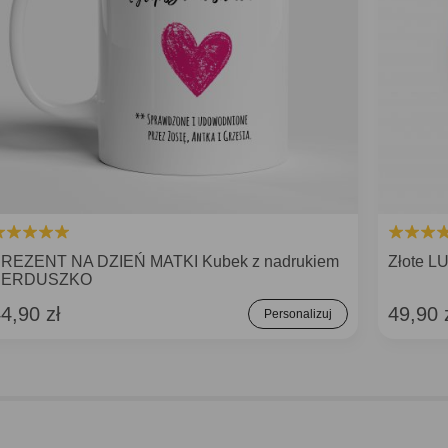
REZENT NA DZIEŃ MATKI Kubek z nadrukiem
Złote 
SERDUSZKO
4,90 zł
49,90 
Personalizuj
-----
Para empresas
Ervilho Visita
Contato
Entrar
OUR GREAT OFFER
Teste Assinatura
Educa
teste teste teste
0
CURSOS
-----
== TASK DESCRIPTION ==
Please give back exactly the lines of the listing above that run from the one containing "REZENT NA DZIEŃ MATKI Kubek z nadrukiem" through the one containing "Personalizuj", and only those.

== ANSWER FOR THE TASK ==
REZENT NA DZIEŃ MATKI Kubek z nadrukiem
Złote 
SERDUSZKO
4,90 zł
49,90 
Personalizuj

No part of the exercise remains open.